How do you know that your rights are alright: interview with Clare Painter

Clare Painter

In the run up to next week’s event: How do you know that your rights are alright?, we interviewed Clare Painter, one of our expert panellists – to find out more about how publishers can manage their rights more effectively. Clare is a licensing agent and digital rights consultant, helping publishers and other users of digital content to grapple with practical and commercial rights issues.

You can join Clare next Thursday from 6.30pm as we join PLS to discuss how savvy publishers can keep their rights in order. Click here for tickets.

1. How did you start off with a career in rights?

I was lucky enough to start off in rights at the Italian publisher Mondadori. I quickly found that publishing contracts caught my interest because of the impact they can have when they play out in practice. Selling rights was a logical next step when I moved back to the UK: firstly translation rights and co-editions, then branching out into digital when I joined Helicon in Oxford, just at the time when multi-platform publishing and content licensing were beginning to really take off.

2. As a rights specialist, how would you summarise ‘good rights management’?

Clearly it’s important to know what rights you hold, but I feel it’s almost as important to know what the gaps are. Which parts of your list do you know never had ebook rights cleared, for example? Do you have titles where the text is OK but images aren’t? Once you have the bigger picture, it’s easier to spot what’s really possible for your particular list in terms of licensing and digital sales. It’s about much more than selling ebooks through the big name retailers, important though that is.

3. What is the main difference between managing rights for digital and print?

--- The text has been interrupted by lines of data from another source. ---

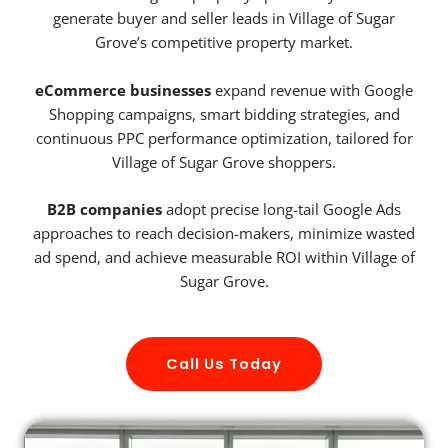
generate buyer and seller leads in Village of Sugar
Grove’s competitive property market.
eCommerce businesses
expand revenue with Google
Shopping campaigns, smart bidding strategies, and
continuous PPC performance optimization, tailored for
Village of Sugar Grove shoppers.
B2B companies
adopt precise long-tail Google Ads
approaches to reach decision-makers, minimize wasted
ad spend, and achieve measurable ROI within Village of
Sugar Grove.
Call Us Today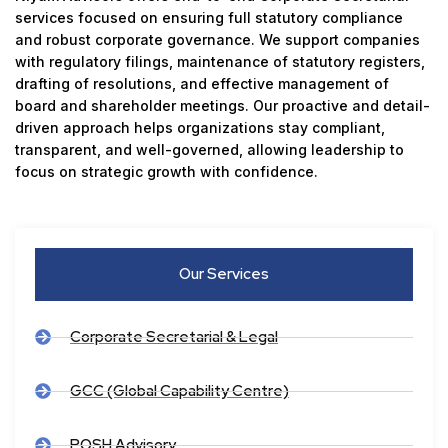
services focused on ensuring full statutory compliance
and robust corporate governance. We support companies
with regulatory filings, maintenance of statutory registers,
drafting of resolutions, and effective management of
board and shareholder meetings. Our proactive and detail-
driven approach helps organizations stay compliant,
transparent, and well-governed, allowing leadership to
focus on strategic growth with confidence.
Our Services
Corporate Secretarial & Legal
GCC (Global Capability Centre)
POSH Advisory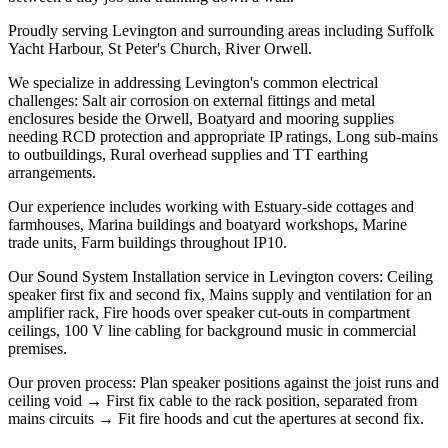
Proudly serving Levington and surrounding areas including Suffolk
Yacht Harbour, St Peter's Church, River Orwell.
We specialize in addressing Levington's common electrical
challenges: Salt air corrosion on external fittings and metal
enclosures beside the Orwell, Boatyard and mooring supplies
needing RCD protection and appropriate IP ratings, Long sub-mains
to outbuildings, Rural overhead supplies and TT earthing
arrangements.
Our experience includes working with Estuary-side cottages and
farmhouses, Marina buildings and boatyard workshops, Marine
trade units, Farm buildings throughout IP10.
Our Sound System Installation service in Levington covers: Ceiling
speaker first fix and second fix, Mains supply and ventilation for an
amplifier rack, Fire hoods over speaker cut-outs in compartment
ceilings, 100 V line cabling for background music in commercial
premises.
Our proven process: Plan speaker positions against the joist runs and
ceiling void → First fix cable to the rack position, separated from
mains circuits → Fit fire hoods and cut the apertures at second fix.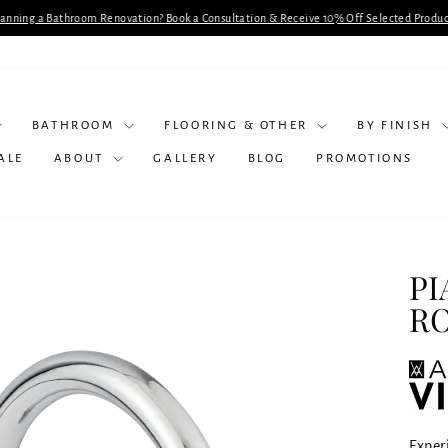
lanning a Bathroom Renovation? Book a Consultation & Receive 10% Off Selected Produc
Pause
slideshow
BATHROOM
FLOORING & OTHER
BY FINISH
ALE
ABOUT
GALLERY
BLOG
PROMOTIONS
PI
R
Experi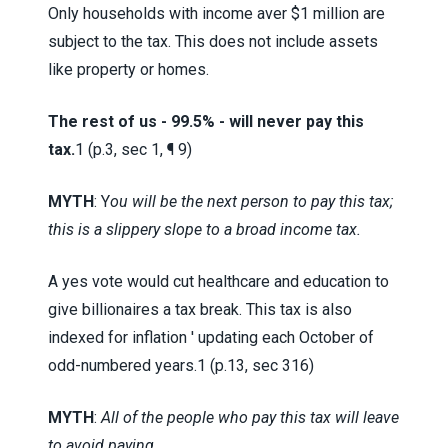
Only households with income aver $1 million are
subject to the tax. This does not include assets
like property or homes.
The rest of us - 99.5% - will never pay this
tax.
1 (p.3, sec 1, ¶ 9)
MYTH
: Y
ou will be the next person to pay this tax;
this is a slippery slope to a broad income tax.
A yes vote would cut healthcare and education to
give billionaires a tax break. This tax is also
indexed for inflation ' updating each October of
odd-numbered years.
1 (p.13, sec 316)
MYTH
:
All of the people who pay this tax will leave
to avoid paying.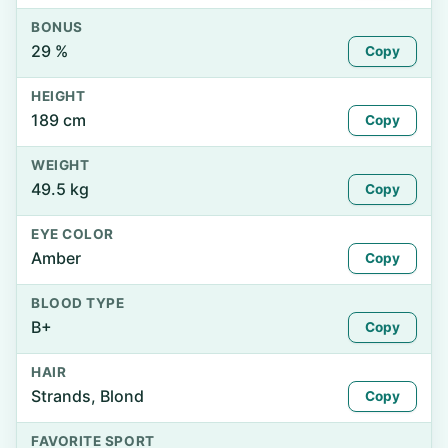
BONUS
29 %
Copy
HEIGHT
189 cm
Copy
WEIGHT
49.5 kg
Copy
EYE COLOR
Amber
Copy
BLOOD TYPE
B+
Copy
HAIR
Strands, Blond
Copy
FAVORITE SPORT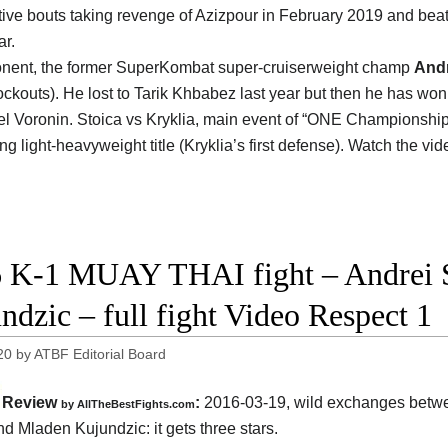
ive bouts taking revenge of Azizpour in February 2019 and bea
r.
nent, the former SuperKombat super-cruiserweight champ
Andr
ockouts). He lost to Tarik Khbabez last year but then he has wo
l Voronin. Stoica vs Kryklia, main event of “ONE Championship: 
g light-heavyweight title (Kryklia’s first defense). Watch the vi
 K-1 MUAY THAI fight – Andrei S
ndzic – full fight Video Respect 1
20
by
ATBF Editorial Board
Review
:
2016-03-19, wild exchanges bet
by
AllTheBestFights.com
nd Mladen Kujundzic
: it gets three stars.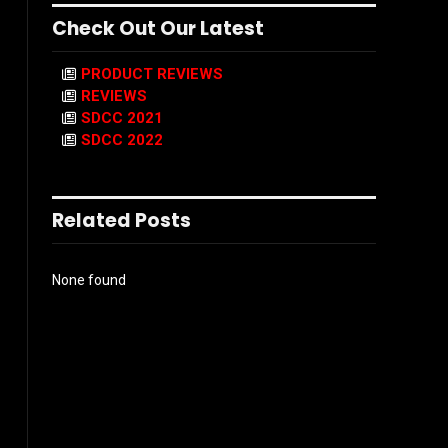
Check Out Our Latest
PRODUCT REVIEWS
REVIEWS
SDCC 2021
SDCC 2022
Related Posts
None found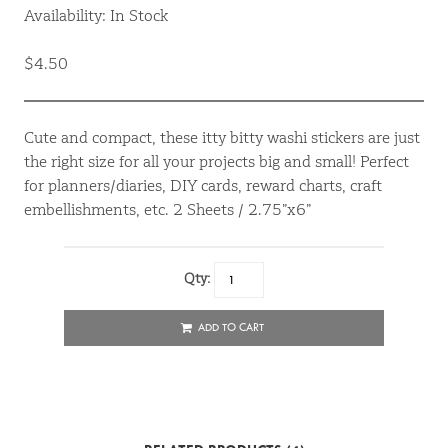
Availability: In Stock
$4.50
Cute and compact, these itty bitty washi stickers are just
the right size for all your projects big and small! Perfect
for planners/diaries, DIY cards, reward charts, craft
embellishments, etc. 2 Sheets / 2.75”x6”
Qty:
ADD TO CART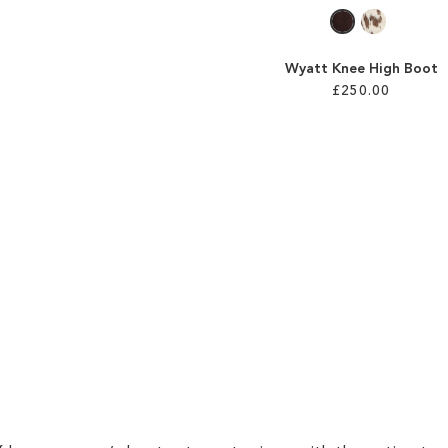
Wyatt Knee High Boot
£250.00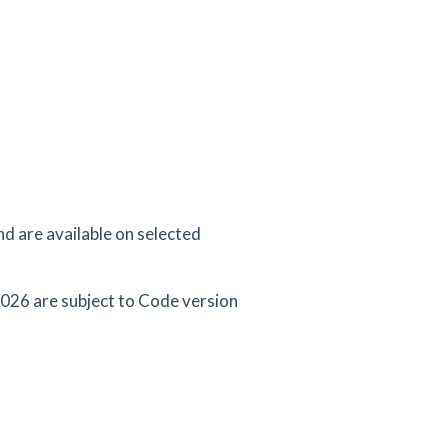
d are available on selected
026 are subject to Code version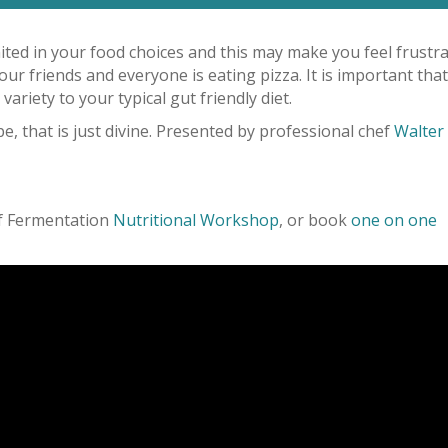
imited in your food choices and this may make you feel frustr
our friends and everyone is eating pizza. It is important that
variety to your typical gut friendly diet.
, that is just divine. Presented by professional chef
Walter
of Fermentation
Nutritional Workshop
, or book
one on one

The acquisition of rights really needs to be for both digital and print from the start. It’s good to think creatively about ways you might repurpose your titles in future. But if you’re granting digital licences or permissions, then generally you’ll be offering non-exclusive rights, and pinning down as many details as you can about the licensee’s business model. That’s different from translation rights, where you’d usually offer exclusive rights for a particular territory and language.

4. You work with book and journal publishers, professional associations and business schools. Which sector has the biggest rights considerations to work with?

I’m not sure I would rank them as such, they just have different starting points. Publishers understand that proper rights management opens up digital sales opportunities, and it also makes high margin rights deals possible – very welcome to the bottom line!

A lot of institutions are just now discovering how important publishing knowledge is for them. Sometimes they’ll put valuable content online completely free of charge, before pausing to think about the value of their rights. Or they might be aware that they need to clear licences for material in their books or case studies or e-learning programmes, but they’re not sure how to go about it. They worry they’ll get it wrong or tie up a lot of resources.

5. Could you please share one insight, ahead of the event, about how publishers can manage their rights more effectively?

I’d say a key thing is not to be too daunted about sorting out digital rights for your backlist or archive materials. You can work on digital rights a chunk at a time, and prioritise. You don’t have to do it all in one go.

I’d recommend looking for the sweet spot where two things collide: where digital rights aren’t going to be overly complicated to clear, and where you can also see there’s going to be real commercial value in digital form. For example, if images come from just a handful of different sources, rather than from dozens, and at the same time there are niche digital services looking for content just like yours. That’s where it makes sense to start.